Koon Again Testifies That King Beating Was Justified


Dressed in a blue prison uniform and wearing plastic sandals, former Los Angeles Police Sgt. Stacey C. Koon testified again Tuesday that the beating of Rodney G. King was justified.

It was the third trial in which Koon, who was the senior officer at the Lake View Terrace beating scene on March 3, 1991, had testified that neither he nor the officers under his command had violated Los Angeles Police Department policy in subduing King.

“I know I didn’t do anything wrong,” he said, testifying in King’s lawsuit against him and 14 other defendants “I acted in good faith; I’ve taken full responsibility and accountability for my actions.”


Last week, a federal jury awarded King $3.8 million in compensatory damages from the city. The same jury is now hearing testimony for the consideration of punitive damages against the four former officers who were at the scene, former Police Chief Daryl F. Gates and 10 bystander officers.
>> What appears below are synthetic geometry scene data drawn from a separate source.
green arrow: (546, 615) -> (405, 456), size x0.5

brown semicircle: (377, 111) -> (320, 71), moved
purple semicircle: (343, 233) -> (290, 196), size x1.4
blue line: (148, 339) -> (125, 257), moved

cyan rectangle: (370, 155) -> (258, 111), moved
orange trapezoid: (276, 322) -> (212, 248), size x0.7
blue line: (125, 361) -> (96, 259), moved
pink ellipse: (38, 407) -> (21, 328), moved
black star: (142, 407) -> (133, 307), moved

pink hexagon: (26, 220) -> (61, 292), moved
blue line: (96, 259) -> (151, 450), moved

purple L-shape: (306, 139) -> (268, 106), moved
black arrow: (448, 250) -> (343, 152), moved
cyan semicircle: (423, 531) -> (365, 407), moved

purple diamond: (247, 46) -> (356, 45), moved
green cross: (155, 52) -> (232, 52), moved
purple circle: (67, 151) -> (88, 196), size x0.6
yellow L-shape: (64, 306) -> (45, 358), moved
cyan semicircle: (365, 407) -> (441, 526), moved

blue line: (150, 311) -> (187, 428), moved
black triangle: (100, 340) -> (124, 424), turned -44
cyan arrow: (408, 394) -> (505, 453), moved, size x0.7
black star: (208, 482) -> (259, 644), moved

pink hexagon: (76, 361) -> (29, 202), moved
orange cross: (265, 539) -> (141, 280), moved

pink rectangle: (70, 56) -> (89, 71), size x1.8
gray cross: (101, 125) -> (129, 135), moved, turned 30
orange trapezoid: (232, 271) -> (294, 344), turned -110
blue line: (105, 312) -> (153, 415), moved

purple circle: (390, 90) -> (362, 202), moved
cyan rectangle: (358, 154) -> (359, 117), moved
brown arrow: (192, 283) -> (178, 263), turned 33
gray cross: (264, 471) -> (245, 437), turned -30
Koon also took responsibility for the officers under his command, saying their actions were necessary to apprehend a dangerous suspect.

Before Koon took the witness stand, he was greeted by several of the officers he had supervised that fateful night.

“It hasn’t been pleasant,” Koon said, when asked by one of the officers about prison life in Northern California. After five months behind bars, Koon was 40 pounds thinner and seemed to have lost the confidence he had exhibited during two earlier criminal trials.

The friendly encounter was in stark contrast to the chilly reception the officers gave Theodore J. Briseno, who earlier in the day tearfully testified about how he has become an outcast within police ranks. Briseno testified against Koon and fellow officers Laurence M. Powell and Timothy E. Wind during the first trial in Simi Valley in 1992. The videotape of that testimony was considered key to the convictions of Koon and Powell in last year’s federal trial.

“Look around this courtroom at these officers,” Briseno said. “Not one of them likes me. No one across the street (at police headquarters) likes me. What I’m telling these jurors is I did what I thought was right.”

Briseno and Wind were acquitted in state and federal court of charges that they used excessive force in the beating of King. Koon and Powell are serving 30-month sentences for their federal convictions of violating King’s civil rights.

On Monday, Powell testified that he believed the beating was warranted because King posed a threat to officers trying to subdue him after a high-speed chase. He said he thought at the time that King was under the influence of the drug PCP.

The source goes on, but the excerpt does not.